▶ Problem to solve
Read through the entries below and return each line with the word "Pharmacist".

▶ Data provided
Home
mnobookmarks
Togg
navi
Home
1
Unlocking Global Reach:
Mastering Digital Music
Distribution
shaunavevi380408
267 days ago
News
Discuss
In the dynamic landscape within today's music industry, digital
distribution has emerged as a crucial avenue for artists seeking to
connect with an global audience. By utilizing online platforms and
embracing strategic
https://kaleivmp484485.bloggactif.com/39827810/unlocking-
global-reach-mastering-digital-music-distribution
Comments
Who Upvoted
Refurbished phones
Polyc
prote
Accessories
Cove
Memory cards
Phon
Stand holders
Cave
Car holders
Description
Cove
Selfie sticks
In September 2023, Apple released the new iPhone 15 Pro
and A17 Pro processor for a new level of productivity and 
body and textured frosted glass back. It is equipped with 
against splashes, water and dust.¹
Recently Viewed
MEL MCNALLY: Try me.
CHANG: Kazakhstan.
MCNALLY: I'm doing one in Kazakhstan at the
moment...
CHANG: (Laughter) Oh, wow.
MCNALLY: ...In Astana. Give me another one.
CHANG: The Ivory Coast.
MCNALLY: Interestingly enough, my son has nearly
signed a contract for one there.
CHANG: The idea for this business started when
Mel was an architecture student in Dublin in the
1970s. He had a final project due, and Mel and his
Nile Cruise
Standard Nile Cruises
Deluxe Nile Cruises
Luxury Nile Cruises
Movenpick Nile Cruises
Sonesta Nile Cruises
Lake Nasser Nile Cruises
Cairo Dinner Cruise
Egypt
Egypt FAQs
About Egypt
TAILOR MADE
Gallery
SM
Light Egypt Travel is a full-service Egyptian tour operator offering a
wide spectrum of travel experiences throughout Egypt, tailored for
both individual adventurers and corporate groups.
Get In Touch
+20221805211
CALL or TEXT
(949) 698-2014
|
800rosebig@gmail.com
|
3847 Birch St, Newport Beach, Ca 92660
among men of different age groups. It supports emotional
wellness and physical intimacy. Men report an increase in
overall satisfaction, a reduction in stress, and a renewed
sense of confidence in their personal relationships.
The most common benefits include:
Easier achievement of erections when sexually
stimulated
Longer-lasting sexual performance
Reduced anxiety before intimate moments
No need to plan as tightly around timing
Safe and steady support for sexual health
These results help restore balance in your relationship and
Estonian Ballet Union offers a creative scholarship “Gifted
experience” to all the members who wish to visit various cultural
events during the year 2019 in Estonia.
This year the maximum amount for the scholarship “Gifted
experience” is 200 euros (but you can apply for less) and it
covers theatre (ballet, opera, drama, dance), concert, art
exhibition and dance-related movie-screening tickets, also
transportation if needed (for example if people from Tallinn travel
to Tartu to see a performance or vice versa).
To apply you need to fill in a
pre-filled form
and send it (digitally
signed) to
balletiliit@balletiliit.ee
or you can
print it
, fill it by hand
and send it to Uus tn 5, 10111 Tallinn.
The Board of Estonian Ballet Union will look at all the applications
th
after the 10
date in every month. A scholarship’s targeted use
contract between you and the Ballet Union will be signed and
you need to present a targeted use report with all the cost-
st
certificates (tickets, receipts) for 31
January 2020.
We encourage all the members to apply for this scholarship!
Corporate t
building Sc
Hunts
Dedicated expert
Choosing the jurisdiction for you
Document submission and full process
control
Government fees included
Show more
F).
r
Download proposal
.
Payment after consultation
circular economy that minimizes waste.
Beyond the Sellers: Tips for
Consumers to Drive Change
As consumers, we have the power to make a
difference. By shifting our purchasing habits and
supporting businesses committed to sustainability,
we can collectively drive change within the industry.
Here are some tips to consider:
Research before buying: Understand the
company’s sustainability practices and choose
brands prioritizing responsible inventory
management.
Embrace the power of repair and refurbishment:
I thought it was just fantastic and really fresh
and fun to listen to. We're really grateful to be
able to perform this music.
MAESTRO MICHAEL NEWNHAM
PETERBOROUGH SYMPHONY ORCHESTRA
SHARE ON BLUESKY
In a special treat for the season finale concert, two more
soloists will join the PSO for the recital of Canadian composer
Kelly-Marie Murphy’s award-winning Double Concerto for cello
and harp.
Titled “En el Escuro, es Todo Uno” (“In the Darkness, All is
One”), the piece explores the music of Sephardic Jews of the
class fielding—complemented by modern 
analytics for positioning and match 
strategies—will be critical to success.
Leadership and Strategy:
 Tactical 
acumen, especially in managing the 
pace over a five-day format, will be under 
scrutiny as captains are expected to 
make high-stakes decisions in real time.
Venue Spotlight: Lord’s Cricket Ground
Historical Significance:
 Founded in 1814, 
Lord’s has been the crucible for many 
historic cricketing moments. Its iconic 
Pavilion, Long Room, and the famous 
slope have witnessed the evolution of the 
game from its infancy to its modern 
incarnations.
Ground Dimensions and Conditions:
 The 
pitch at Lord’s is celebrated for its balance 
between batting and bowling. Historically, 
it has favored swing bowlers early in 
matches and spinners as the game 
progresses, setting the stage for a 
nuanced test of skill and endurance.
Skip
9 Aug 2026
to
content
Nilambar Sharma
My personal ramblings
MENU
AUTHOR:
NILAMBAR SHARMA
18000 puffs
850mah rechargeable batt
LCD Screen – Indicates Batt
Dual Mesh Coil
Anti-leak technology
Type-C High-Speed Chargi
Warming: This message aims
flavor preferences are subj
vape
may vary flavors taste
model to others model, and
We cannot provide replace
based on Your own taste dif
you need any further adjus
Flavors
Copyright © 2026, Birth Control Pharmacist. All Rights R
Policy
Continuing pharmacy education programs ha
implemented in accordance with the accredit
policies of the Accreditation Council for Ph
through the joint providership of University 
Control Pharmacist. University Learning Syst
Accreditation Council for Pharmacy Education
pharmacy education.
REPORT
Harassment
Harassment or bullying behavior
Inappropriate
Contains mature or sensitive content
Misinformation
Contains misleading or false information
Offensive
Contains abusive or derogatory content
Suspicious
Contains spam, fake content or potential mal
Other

▶ Answer box
Copyright © 2026, Birth Control Pharmacist. All Rights R
Control Pharmacist. University Learning Syst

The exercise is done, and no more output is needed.